In the last few decades astronomical observations have revealed the strange
nature of the Universe. Observations of phenomena at vastly different ages of
the Universe consistently require more than baryonic matter and baryonic
physics to be explained. Both dark energy, the cause of the accelerated
expansion of the Universe, and dark matter, mostly responsible for the
gravitational build-up of large scale structure in the Universe, have, to
date, no clear physical explanation. By putting strong limits on the energy
density of these dark components with astronomical observations, theoretical
models of dark matter and dark energy can be tested and refined.
A promising tool is to study the growth of structure through cosmic time.
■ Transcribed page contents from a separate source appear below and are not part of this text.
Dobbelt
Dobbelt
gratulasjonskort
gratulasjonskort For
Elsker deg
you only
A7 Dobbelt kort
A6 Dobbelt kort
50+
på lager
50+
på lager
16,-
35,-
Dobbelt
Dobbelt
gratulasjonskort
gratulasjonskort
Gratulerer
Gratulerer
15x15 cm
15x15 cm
Higher density of dark matter in the Universe leads to more clustered matter distributions at the present time, whereas dark energy pulls these structures apart. Therefore, by measuring the number and mass of large objects in the Universe, we can determine the energy density of the dark components. The largest objects in the Universe are galaxy clusters and their rarity makes them a very powerful probe of cosmology. Approximately 85% of the mass of clusters is in the form of dark matter and and requires a probe of gravitating mass to be weighed. Mass estimates based on the baryonic content of the cluster are known to be biased from simulations, but gravitational lensing provides the tool to measure an unbiased total mass of dark matter and light-emitting matter. The combination of gravitational lensing with baryonic mass proxies is the key to observational galaxy cluster cosmology.
I will review how galaxy clusters are found and discuss the latest gravitational lensing measurements of galaxy clusters and their impact on cosmology.
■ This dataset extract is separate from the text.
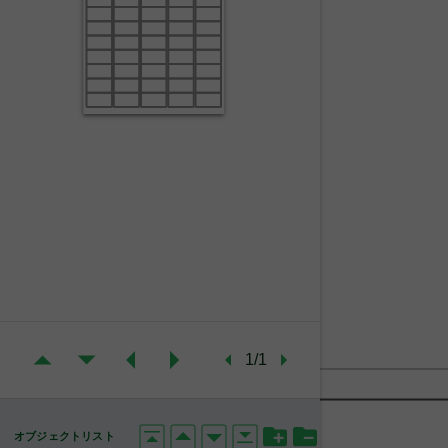
1/1
オブジェクトリスト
Dr. Hernonnet obtained Bachelor, Masters, and PhD degrees in Astronomy from the Leiden Observatory (Netherlands). He began a post-doctoral fellowship at Stony Brook in 2017. He has done research on weak gravitational lensing, measuring the shapes of distant galaxies as part of the KiDS survey. His research is now focused on using clusters of galaxies and weak lensing to measure cosmological parameters and study the growth of large scale structure in the Universe.